The Pacific Railway Act had many effects beyond facilitating the development of a transportation system. The railroads became the biggest employers of the day, hiring thousands of people to survey the land, to level the grade over which the trains would pass, to lay the ties and the track, to manufacture the cars and seats, to build and staff the depots and stations, and to drive the trains. The railroads also sold off surplus land to homesteaders, further encouraging western settlement. Chinese immigrants proved to be experts at this kind of work, particularly because of their knowledge of explosives; the promise of jobs on the Central Pacific Railroad brought thousands of Chinese to the United States during the 1860s.
The Central Pacific Railroad Company began laying track at San Francisco and built toward the east, across the Sierra Nevada. The Union Pacific began at Omaha and built westward. The Union Pacific met the Central Pacific at Promontory Point, Utah, in May 1869, near the north shore of the Great Salt Lake. The railroad was largely built with immigrant labor: Chinese laid the track for the Central Pacific, and the Union Pacific workers were overwhelmingly Irish, supplemented by young Civil War veterans and freedmen.
Families in search of farmland had gone westward with the first wagon trains. Then, in the years before the Civil War, a flood of young single men had traveled westward in search of gold, opportunity, freedom, and adventure. In 1865, the end of the war changed the pattern of westward migration once again. Most migrants of this era fell into one of three groups: immigrants, freedmen (and women), and middle-class whites.
So many immigrants had flooded into northeastern port cities that conditions had become overcrowded, unsanitary, and in many cases desperate. Many immigrants had been farmers in their native countries, and they knew that they would have to travel westward beyond the cities to find land. In the cities, many were little better than industrial slave labor; on the Great Plains, they might prosper as independent property owners. The Homestead Act made it possible for millions of poor immigrants to start fresh in the American West. Immigrants from Scandinavian countries and central and eastern European nations like Poland, Austria, and Sweden settled on the Great Plains in large numbers.

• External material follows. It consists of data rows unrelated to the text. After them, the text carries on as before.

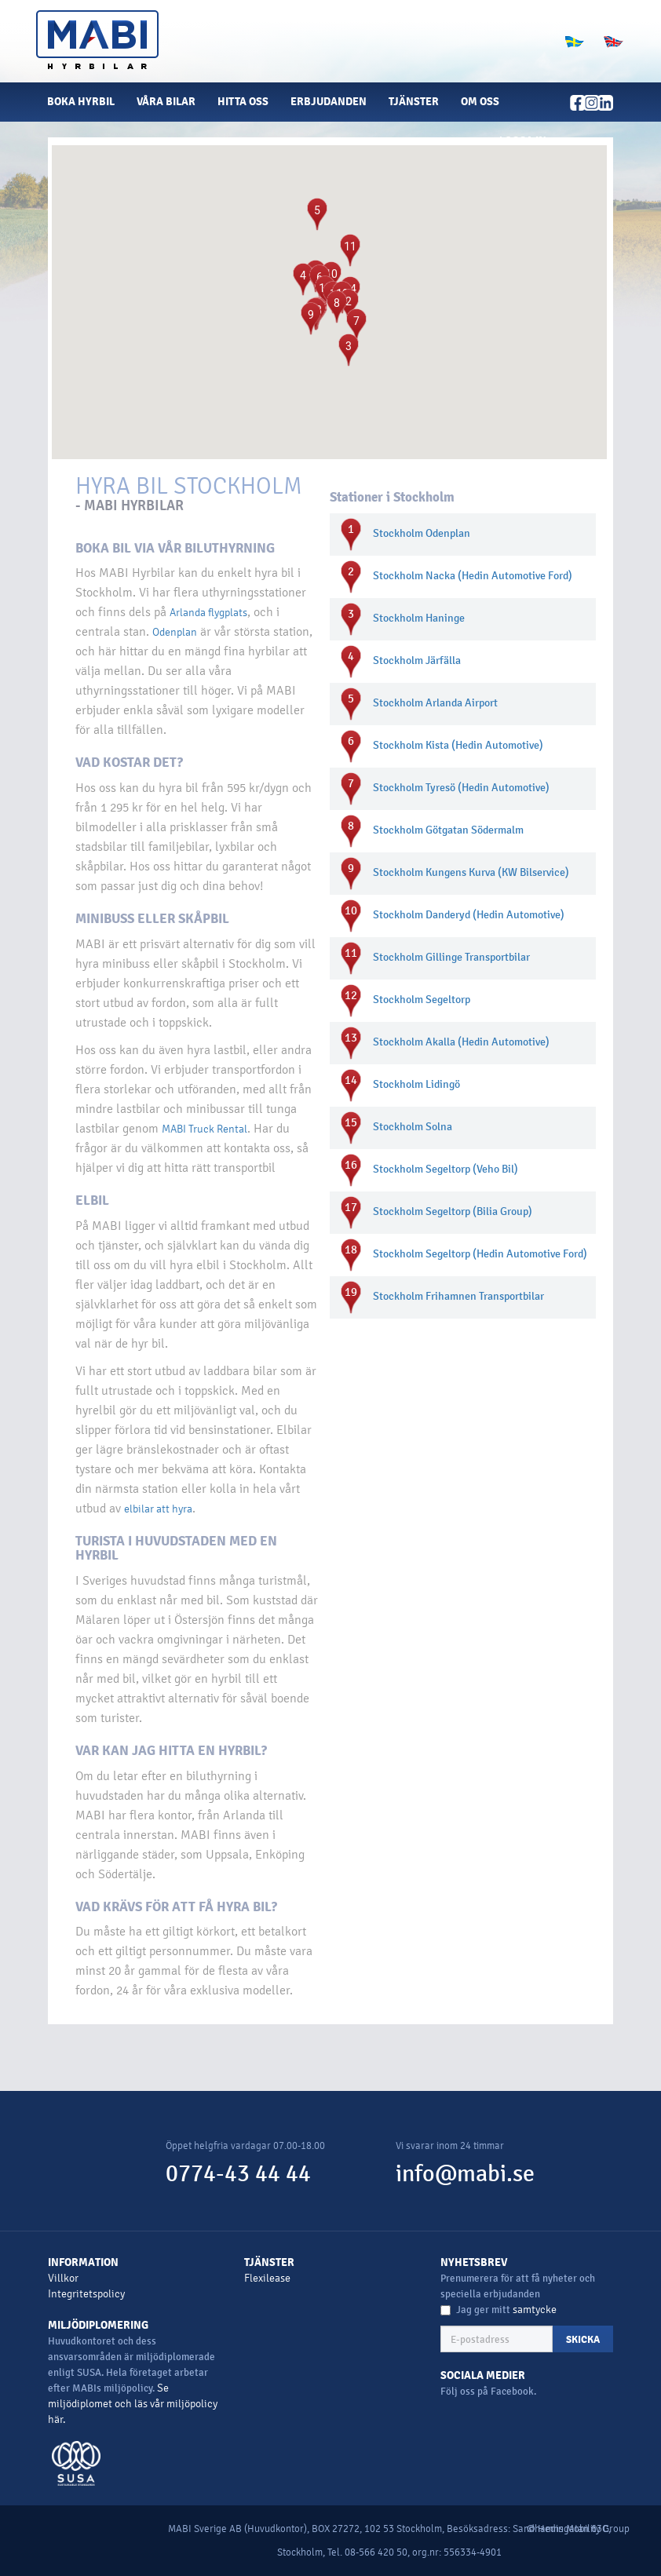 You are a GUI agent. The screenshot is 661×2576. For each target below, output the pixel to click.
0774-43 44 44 (238, 2173)
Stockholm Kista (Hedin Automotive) (458, 745)
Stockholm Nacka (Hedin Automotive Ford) (472, 575)
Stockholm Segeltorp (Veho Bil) (445, 1169)
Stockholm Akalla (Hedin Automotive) (461, 1042)
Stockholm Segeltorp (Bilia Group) (452, 1211)
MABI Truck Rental (204, 1129)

The Emancipation Proclamation had freed African Americans in the South, but it had also thrown them out to fend for themselves. As slaves, they had been guaranteed jobs, shelter, and regular meals, however unpaid and inadequate; now that they were homeless in an area devastated by war, they would be lucky to find work and survive. Reconstruction programs had given African Americans high hopes for the future, but all too soon the southern Democrats prevailed over the Reconstructionists and reinstated much of the old system of segregation and oppression. African Americans traveled west to find good jobs on the railroad, to mine gold and silver, to claim homesteads, to work on the cattle ranches, and to escape the subjugation under which the old guard was determined to make them live. In 1879 alone, more than 20,000 African Americans left the South.